Major Ernst Grahame Joy (2 November 1888 – 21 June 1993) was an American-born Canadian who became a flying ace during the First World War, credited with eight aerial victories. He had set aside his law studies and family obligations to join the Canadian Expeditionary Force, then transferred to the Royal Flying Corps. While he left military service after World War I to practice law, he would return to the colours for World War II.

==Early life==
Ernst Grahame Joy was born in Anniston, Alabama, USA on 2 November 1888. He was the son of Jean Hannah Grahame and Harold Holt Joy.

He was a third year law student in Osgoode Hall Law School's Class of 1916 in Toronto when he enlisted into the 74th Battalion of the Canadian Expeditionary Force on 1 July 1915. On his enlistment forms, he claimed to be married. Because of five years previous experience in the Canadian military, he was accepted at the rank of major. His oath of allegiance to King George V denoted him as a naturalized Canadian citizen, as an American could not swear such an oath without losing his citizenship. However, genealogical records give his marriage date as 15 July 1915. He married Dorothy Ewart Primrose of Toronto in Humphries Township. His military unit at time of marriage was recorded as 60th Battalion, CEF. Joy's physical examination at enlistment showed him to be 6 ft 1/2 in tall, with swarthy complexion and brown hair and eyes.

==World War I==
Joy was seconded to the Royal Flying Corps from the Central Ontario Regiment, CEF, and appointed a flying officer on 23 April 1917. On 9 May 1917, he was posted to No. 49 Squadron, but soon moved on to No. 23 Squadron. In June or July 1917, he was assigned to No. 57 Squadron as a bomber pilot. He scored seven victories for them in July and August 1917, before going to No. 205 Squadron. On 1 September 1917, he was appointed a flight commander. He scored once more, on 4 November 1918, a week before the armistice.

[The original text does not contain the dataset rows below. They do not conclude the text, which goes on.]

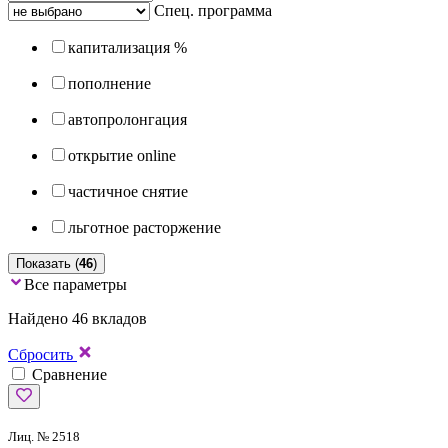
Спец. программа
капитализация %
пополнение
автопролонгация
открытие online
частичное снятие
льготное расторжение
Показать (
46
)
Все параметры
Найдено 46 вкладов
Сбросить
Сравнение
Лиц. № 2518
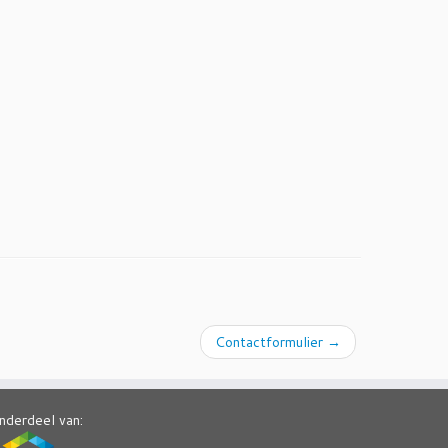
Contactformulier
→
nderdeel van:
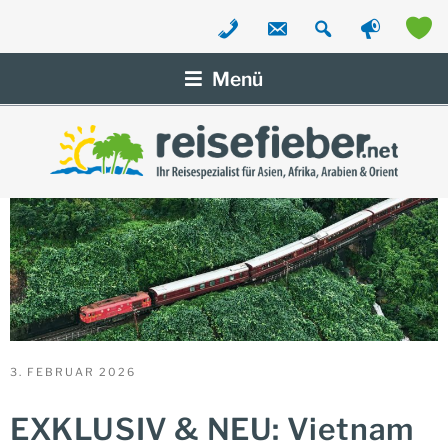
Zum
Inhalt
Menü
springen
VERÖFFENTLICHT
3. FEBRUAR 2026
AM
EXKLUSIV & NEU: Vietnam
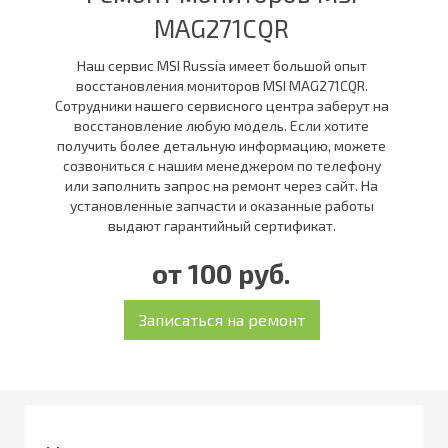
MAG271CQR
Наш сервис MSI Russia имеет большой опыт
восстановления мониторов MSI MAG271CQR.
Сотрудники нашего сервисного центра заберут на
восстановление любую модель. Если хотите
получить более детальную информацию, можете
созвониться с нашим менеджером по телефону
или заполнить запрос на ремонт через сайт. На
установленные запчасти и оказанные работы
выдают гарантийный сертификат.
от 100 руб.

==List of aerial victories==

Combat record
| No. | Date/Time | Aircraft/ Serial No. | Opponent | Result | Location | Notes |
No. 57 Squadron RFC
| 1 | 28 July 1917 @ 1830 hours | Airco DH.4 (A7537) | Albatros D.V | Driven down out of control | Ingelmunster | Observer/gunner: Forde Leathley |
| 2 | Albatros D.V | Driven down out of control |
| 3 | 16 August 1917 @ 1745 hours | Airco DH.4 (A7563) | Albatros D.V | Driven down out of control | Houthulst | Observer/gunner: Forde Leathley |
| 4 | 17 August 1917 @ 0730–0732 hours | Airco DH.4 (A7563) | Albatros D.V | Driven down out of control | Menen | Observer/gunner: Forde Leathley |
| 5 | Albatros D.V | Driven down out of control |
| 6 | Albatros D.V | Driven down out of control |
| 7 | 20 August 1917 @ 1115 hours | Airco DH.4 (A7564) | Albatros D.V | Driven down out of control | East of Ypres | Observer/gunner: Forde Leathley |
No. 205 Squadron RAF
| 8 | 4 November 1918 @ 1535 hours | Airco DH.9a (F1025) | Fokker D.VII | Destroyed | Maubeuge | Observer/gunner: L. A. Drain |

==Post World War I==
On 31 May 1919, Joy's secondment to the RAF ended, and he also relinquished his commission. He was awarded the Distinguished Flying Cross in 1919, though no details of the award are available. There also is no record of his discharge date from the military; however, he returned to Canada and practiced law.

Joy served with the Royal Canadian Air Force during World War II.

He died in Toronto, Ontario on 21 June 1993.